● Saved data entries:
________________
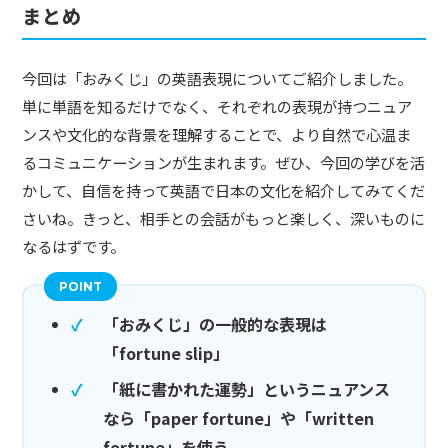
まとめ
今回は「おみくじ」の英語表現についてご紹介しました。
単に単語を知るだけでなく、それぞれの表現が持つニュア
ンスや文化的な背景を理解することで、より自然で心温ま
るコミュニケーションが生まれます。ぜひ、今回の学びを活
かして、自信を持って英語で日本の文化を紹介してみてくだ
さいね。きっと、相手との会話がもっと楽しく、深いものに
なるはずです。
「おみくじ」の一般的な表現は
「fortune slip」
「紙に書かれた運勢」というニュアンス
なら「paper fortune」や「written
fortune」を使う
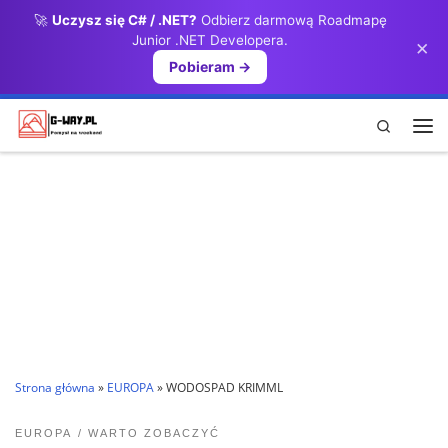
🚀
Uczysz się C# / .NET?
Odbierz darmową Roadmapę
Przejdź do treści
Junior .NET Developera.
×
Pobieram →
Search
Me
Strona główna
»
EUROPA
»
WODOSPAD KRIMML
EUROPA
WARTO ZOBACZYĆ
________________
● Task objective: Restate each entry word for word; pictures stay out of the copy.

● Written reply:
まとめ
今回は「おみくじ」の英語表現についてご紹介しました。
単に単語を知るだけでなく、それぞれの表現が持つニュア
ンスや文化的な背景を理解することで、より自然で心温ま
るコミュニケーションが生まれます。ぜひ、今回の学びを活
かして、自信を持って英語で日本の文化を紹介してみてくだ
さいね。きっと、相手との会話がもっと楽しく、深いものに
なるはずです。
「おみくじ」の一般的な表現は
「fortune slip」
「紙に書かれた運勢」というニュアンス
なら「paper fortune」や「written
fortune」を使う
🚀
Uczysz się C# / .NET?
Odbierz darmową Roadmapę
Przejdź do treści
Junior .NET Developera.
×
Pobieram →
Search
Me
Strona główna
»
EUROPA
»
WODOSPAD KRIMML
EUROPA
WARTO ZOBACZYĆ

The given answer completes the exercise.